**What needs to be done**
From the records below, take each line where the string "Flumed" shows up and copy it.
Data below:
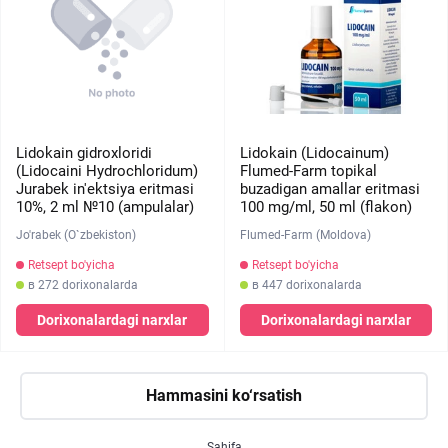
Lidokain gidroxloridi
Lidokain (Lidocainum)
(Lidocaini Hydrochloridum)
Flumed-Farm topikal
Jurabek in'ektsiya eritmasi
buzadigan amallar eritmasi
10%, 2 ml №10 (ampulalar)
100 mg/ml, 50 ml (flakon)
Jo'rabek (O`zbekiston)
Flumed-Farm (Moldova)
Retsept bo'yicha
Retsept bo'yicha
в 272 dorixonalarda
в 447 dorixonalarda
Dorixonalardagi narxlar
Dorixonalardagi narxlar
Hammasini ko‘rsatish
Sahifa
End of Data.
Data below:
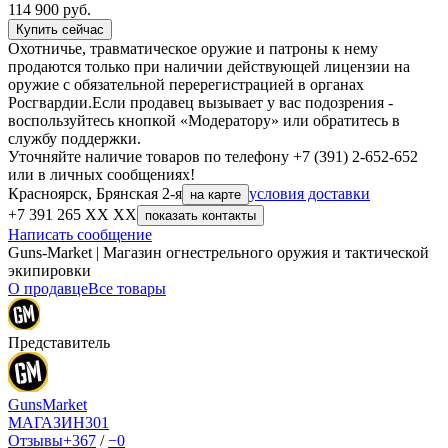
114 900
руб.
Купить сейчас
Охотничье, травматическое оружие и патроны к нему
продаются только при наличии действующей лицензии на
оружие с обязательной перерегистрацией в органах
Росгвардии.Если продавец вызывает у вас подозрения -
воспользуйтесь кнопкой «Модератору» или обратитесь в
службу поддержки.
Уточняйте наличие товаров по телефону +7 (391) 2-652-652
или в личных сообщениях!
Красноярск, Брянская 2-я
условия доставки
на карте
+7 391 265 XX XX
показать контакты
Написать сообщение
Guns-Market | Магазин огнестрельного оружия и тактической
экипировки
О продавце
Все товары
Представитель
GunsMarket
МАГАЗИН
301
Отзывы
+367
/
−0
End of Data.
**Answer below**
Flumed-Farm topikal
Flumed-Farm (Moldova)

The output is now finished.